Gasherbrum V is a mountain in the Gasherbrum massif, located in the Karakoram range in Gilgit–Baltistan, Pakistan.

== Location and naming ==
The Gasherbrum massif is a remote group of peaks located at the northeastern end of the Baltoro Glacier in the Karakoram range of the Himalaya. The massif contains three of the world's 8,000 metre peaks (if one includes Broad Peak). Gasherbrum is often claimed to mean "Shining Wall", presumably a reference to the highly visible face of Gasherbrum IV; but in fact it comes from "rgasha" (beautiful) + "brum" (mountain) in Balti, hence it actually means "beautiful mountain."

While the four highest Gasherbrum peaks (Gasherbrum I to IV) have been named and numbered since the 19th century, Gasherbrum V (as well as its neighbour Gasherbrum VI) were only considered as "Peaks on the south ridge of Gasherbrum IV". The Swiss geologist and Himalayan expert Günter Oskar Dyhrenfurth recommended to give this independent mountain an own name and proposed in 1934 the name of "Gasherbrum V", which is now well established.

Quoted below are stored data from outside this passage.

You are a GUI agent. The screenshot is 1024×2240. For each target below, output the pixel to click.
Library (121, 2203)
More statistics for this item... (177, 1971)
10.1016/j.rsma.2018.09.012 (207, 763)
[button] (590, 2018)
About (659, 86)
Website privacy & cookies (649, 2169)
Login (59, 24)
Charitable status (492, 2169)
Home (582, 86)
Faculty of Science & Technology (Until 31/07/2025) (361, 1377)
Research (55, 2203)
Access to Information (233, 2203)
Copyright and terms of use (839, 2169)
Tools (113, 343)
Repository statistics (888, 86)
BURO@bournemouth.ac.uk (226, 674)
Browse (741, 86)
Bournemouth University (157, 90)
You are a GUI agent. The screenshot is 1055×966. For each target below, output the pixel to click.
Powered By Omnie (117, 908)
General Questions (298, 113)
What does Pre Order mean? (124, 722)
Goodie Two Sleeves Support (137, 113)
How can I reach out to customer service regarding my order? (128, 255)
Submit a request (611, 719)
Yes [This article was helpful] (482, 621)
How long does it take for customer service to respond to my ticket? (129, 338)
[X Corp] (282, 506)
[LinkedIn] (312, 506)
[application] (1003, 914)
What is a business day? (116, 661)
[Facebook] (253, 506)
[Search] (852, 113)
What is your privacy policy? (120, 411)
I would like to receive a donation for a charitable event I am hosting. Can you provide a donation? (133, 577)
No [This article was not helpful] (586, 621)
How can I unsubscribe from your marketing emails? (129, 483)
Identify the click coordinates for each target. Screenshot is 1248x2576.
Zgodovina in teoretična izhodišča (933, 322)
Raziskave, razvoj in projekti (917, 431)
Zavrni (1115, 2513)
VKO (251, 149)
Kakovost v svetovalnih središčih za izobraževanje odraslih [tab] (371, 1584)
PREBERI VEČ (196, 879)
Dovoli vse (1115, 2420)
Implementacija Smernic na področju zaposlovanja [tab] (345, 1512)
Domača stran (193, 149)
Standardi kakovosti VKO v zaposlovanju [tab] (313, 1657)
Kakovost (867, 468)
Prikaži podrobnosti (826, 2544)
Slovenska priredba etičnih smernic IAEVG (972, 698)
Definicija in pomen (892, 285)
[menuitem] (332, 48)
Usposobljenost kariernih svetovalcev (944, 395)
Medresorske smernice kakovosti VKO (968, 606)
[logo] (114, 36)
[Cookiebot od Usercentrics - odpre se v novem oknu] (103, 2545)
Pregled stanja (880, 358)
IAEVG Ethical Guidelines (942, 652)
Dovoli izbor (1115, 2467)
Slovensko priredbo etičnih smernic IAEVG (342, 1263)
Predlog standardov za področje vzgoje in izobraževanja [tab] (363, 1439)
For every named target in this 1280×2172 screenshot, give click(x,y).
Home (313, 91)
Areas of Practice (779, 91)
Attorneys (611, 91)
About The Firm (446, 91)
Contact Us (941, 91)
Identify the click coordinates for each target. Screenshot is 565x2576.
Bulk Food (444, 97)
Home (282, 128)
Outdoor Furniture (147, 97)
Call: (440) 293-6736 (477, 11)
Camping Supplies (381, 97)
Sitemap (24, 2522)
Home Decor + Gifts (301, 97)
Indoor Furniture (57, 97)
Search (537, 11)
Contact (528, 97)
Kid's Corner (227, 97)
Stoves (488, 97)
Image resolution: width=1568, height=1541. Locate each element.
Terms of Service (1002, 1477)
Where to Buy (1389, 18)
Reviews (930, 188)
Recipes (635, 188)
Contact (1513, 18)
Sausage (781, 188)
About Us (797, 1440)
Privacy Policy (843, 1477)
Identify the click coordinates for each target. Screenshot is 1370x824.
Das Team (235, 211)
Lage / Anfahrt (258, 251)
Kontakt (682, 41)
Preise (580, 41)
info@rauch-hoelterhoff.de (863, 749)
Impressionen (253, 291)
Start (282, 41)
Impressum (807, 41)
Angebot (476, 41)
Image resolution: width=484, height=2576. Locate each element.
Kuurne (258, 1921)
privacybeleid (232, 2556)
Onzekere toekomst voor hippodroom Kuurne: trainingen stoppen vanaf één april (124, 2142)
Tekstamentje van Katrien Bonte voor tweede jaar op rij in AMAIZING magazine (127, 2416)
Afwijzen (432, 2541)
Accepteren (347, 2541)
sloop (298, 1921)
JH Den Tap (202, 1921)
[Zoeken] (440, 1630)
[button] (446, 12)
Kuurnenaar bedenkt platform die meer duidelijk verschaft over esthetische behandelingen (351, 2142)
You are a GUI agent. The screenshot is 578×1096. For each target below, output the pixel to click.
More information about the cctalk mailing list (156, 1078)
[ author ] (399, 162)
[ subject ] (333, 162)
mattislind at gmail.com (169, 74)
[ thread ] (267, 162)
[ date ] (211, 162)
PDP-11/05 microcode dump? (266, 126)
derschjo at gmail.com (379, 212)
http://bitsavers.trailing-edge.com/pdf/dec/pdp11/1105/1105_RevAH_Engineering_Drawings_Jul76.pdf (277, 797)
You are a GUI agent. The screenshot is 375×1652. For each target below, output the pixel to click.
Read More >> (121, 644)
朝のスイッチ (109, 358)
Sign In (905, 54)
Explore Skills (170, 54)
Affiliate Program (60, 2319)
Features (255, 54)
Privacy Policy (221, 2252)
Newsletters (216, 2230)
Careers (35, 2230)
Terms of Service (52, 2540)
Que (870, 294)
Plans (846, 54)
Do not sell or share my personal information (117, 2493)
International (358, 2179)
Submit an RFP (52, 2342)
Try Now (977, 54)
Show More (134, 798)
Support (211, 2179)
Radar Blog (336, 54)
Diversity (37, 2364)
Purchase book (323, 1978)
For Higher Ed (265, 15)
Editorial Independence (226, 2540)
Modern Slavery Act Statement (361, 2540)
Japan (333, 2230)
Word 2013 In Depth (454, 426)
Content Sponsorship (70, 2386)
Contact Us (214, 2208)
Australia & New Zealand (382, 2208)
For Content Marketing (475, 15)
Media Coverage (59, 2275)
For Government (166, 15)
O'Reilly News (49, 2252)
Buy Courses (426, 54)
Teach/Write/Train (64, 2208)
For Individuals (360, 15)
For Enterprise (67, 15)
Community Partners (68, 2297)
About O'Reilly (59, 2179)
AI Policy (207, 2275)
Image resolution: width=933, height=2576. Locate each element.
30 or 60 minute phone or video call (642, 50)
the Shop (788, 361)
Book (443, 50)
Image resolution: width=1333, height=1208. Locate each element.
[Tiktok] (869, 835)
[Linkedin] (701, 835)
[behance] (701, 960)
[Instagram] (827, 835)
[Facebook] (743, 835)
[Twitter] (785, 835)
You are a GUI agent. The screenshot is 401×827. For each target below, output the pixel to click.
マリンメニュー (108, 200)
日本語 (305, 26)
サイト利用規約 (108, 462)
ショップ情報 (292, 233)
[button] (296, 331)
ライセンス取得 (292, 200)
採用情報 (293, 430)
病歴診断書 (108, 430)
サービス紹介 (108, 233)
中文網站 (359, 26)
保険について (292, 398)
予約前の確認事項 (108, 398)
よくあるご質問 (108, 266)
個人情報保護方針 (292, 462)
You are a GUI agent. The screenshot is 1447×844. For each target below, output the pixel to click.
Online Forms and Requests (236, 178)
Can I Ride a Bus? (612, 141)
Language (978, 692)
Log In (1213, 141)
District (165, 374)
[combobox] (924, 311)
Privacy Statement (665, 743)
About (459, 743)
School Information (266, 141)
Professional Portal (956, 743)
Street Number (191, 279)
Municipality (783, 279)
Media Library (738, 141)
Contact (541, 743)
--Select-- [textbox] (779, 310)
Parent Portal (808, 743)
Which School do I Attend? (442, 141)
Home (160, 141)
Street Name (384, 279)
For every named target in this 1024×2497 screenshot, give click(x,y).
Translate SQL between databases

== Altitude and climbing status ==
Although in former literature a height around 7,320 m was traditionally given, the mountain is more likely to be around 7,150 m high. The Russian military 1:100,000 topographical map shows a height of 7,120 m. The currently most accurate map of the region probably is that in the series of "Maps of Snow Mountains in China", which gives a height of 7,147 m. On this map the pass connecting to Gasherbrum IV is 6,493 m high (654 m prominence).